As you can see, path data does not exist for all recorded tornados.

In [None]:
import matplotlib.pyplot as plt
fig = plt.figure(1, figsize=(10,10)) 
ax = fig.add_subplot()

# Adjust bounding box to only Texas
# -119.00000, 29.30000, -103.80000, 44.00000

ax.set_xlim(-11910000, -10380000)
ax.set_ylim(2930000, 4400000)

fig.suptitle('<Yourname>+Texas Tornado Paths (1950-2018)', fontsize=16)

texas_map.boundary.plot(ax=ax, color='black', linewidth=.8)
texas_twisters.plot(ax=ax, color='pink', marker='v', markersize=10)
texas_twister_paths.plot(ax=ax, color='red')

### Color coded tornados by year

In this variation of the Texas tornado map we are color coding the tornado markers and paths by year with a colormap file.  To do this we add the parameter `column='yr'` to the call to `plot()`.
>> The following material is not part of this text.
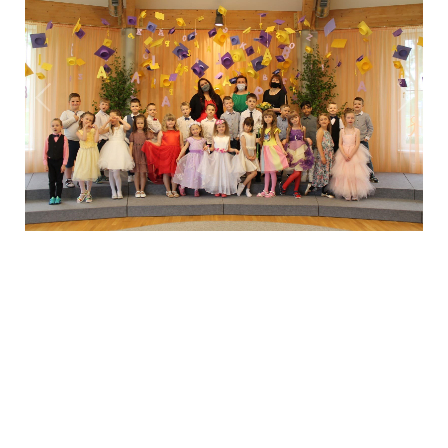
1
/
1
The colormap used `cmap='coolwarm'` allows us to see older tornado records as cool blue colors and more recent tornados as warm red colors.  Note that we also removed the `color` parameter as cmap and color cannot be used simultaneously.

In [None]:
import matplotlib.pyplot as plt
fig = plt.figure(1, figsize=(10,10)) 
ax = fig.add_subplot()

# Adjust bounding box to only Texas
# -119.00000, 29.30000, -103.80000, 44.00000

ax.set_xlim(-11910000, -10380000)
ax.set_ylim(2930000, 4400000)

fig.suptitle('<Yourname>+Texas Tornado Paths (1950-2018)', fontsize=16)

texas_map.boundary.plot(ax=ax, color='black', linewidth=.8)
texas_twisters.plot(ax=ax, column='yr', cmap="coolwarm", marker='v', markersize=10)
texas_twister_paths.plot(ax=ax, column='yr', cmap="coolwarm")

Congratulations, you are well on your way to becoming a GIS expert with `geopandas`.